§ **Material for this exercise**

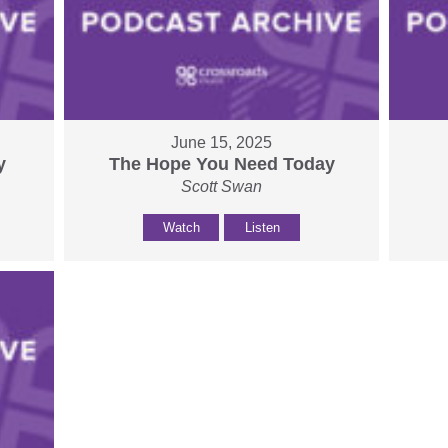
June 15, 2025
y
The Hope You Need Today
Scott Swan
Watch
Listen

§ **What is being asked**
Would you write out all of the data exactly as it stands, without the pictures?

§ **Problem solution**
June 15, 2025
y
The Hope You Need Today
Scott Swan
Watch
Listen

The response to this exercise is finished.